New research commissioned by energy firm Squeaky has revealed that UK energy customers are confused about what terms like ‘green’, ‘renewable’ and ‘sustainable’ really mean.
In a survey of over 2,000 UK energy customers, 43% believed ‘renewable energy’ to mean energy from sources which are non-polluting, sustainable or carbon neutral.
Squeaky has said that many energy providers use ‘renewable’ to describe energy from ‘dirty’ sources including biomass, which involves burning wood or waste and which releases both solid carbon particulates and greenhouse gases like carbon dioxide (CO2) and research has been suggested are more environmentally damaging than burning coal.
Only 34% of the respondents knew that renewable energy includes biomass, in contrast to 85% who believed renewable to be sourced from solar and wind power, and 75% who believed that also included hydropower.
When offered an explanation of what biomass fuel is, only 23% of respondents agreed that it could be suitably interpreted as ‘green’ energy.
Squeaky is now calling on energy industry regulator Ofgem to develop and enforce a clear standard labelling system for energy products, similar to the colour-coded nutritional information on pre-packaged food.
Chris Bowden, founder of Squeaky said: ‘Recent investigations have revealed that consumers are being hoodwinked into buying energy which they think is non-polluting.
‘Not only do domestic and small business customers have to battle with a variety of misleading claims and poorly presented information, they are then being charged a premium for what they believe is environmentally friendly energy which can more polluting than coal.

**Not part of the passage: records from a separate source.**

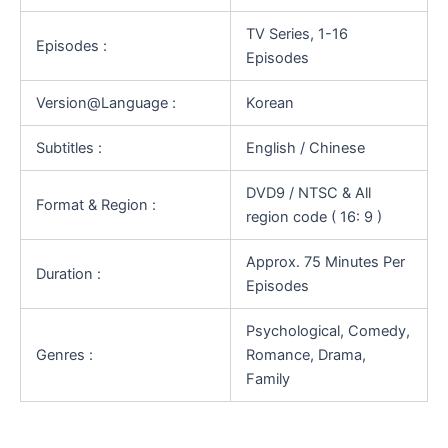
TV Series, 1-16
Episodes :
Episodes
Version@Language :
Korean
Subtitles :
English / Chinese
DVD9 / NTSC & All
Format & Region :
region code ( 16: 9 )
Approx. 75 Minutes Per
Duration :
Episodes
Psychological, Comedy,
Genres :
Romance, Drama,
Family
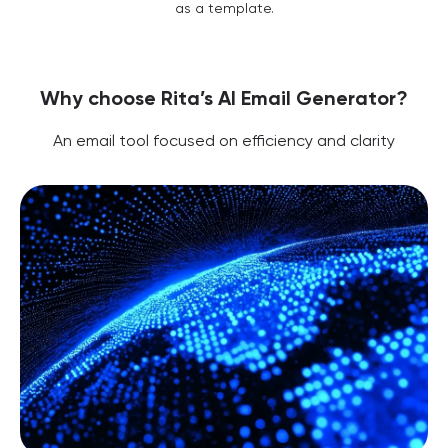
as a template.
Why choose Rita’s AI Email Generator?
An email tool focused on efficiency and clarity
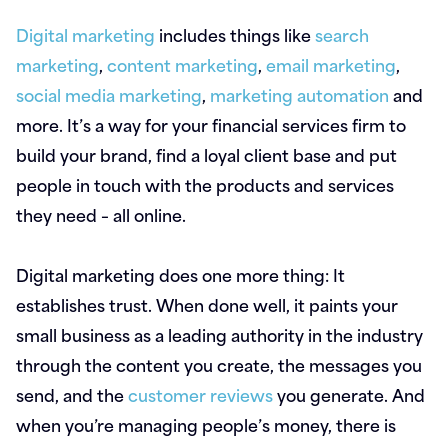
Digital marketing
includes things like
search
marketing
,
content marketing
,
email marketing
,
social media marketing
,
marketing automation
and
more. It’s a way for your financial services firm to
build your brand, find a loyal client base and put
people in touch with the products and services
they need – all online.
Digital marketing does one more thing: It
establishes trust. When done well, it paints your
small business as a leading authority in the industry
through the content you create, the messages you
send, and the
customer reviews
you generate. And
when you’re managing people’s money, there is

‘We want to see clean up the energy market and give customers a simple and clear way to understand energy sources and make informed decisions about where they buy their energy from.’
Squeaky has proposed using the following definitions to reduce consumer confusion:
- Energy that is derived from natural, non-polluting, UK resources that are capable of being replenished in a short time scale, such as wind, solar, geothermal, wave, tidal and hydropower.
- Energy that is derived from non-fossil sources: wind, solar, geothermal, wave, tidal, hydropower, biomass, landfill gas, sewage treatment plant gas and biogases, and can be imported from overseas.
- Energy that is derived from all forms of generation including oil, coal, gas, nuclear and renewable energy.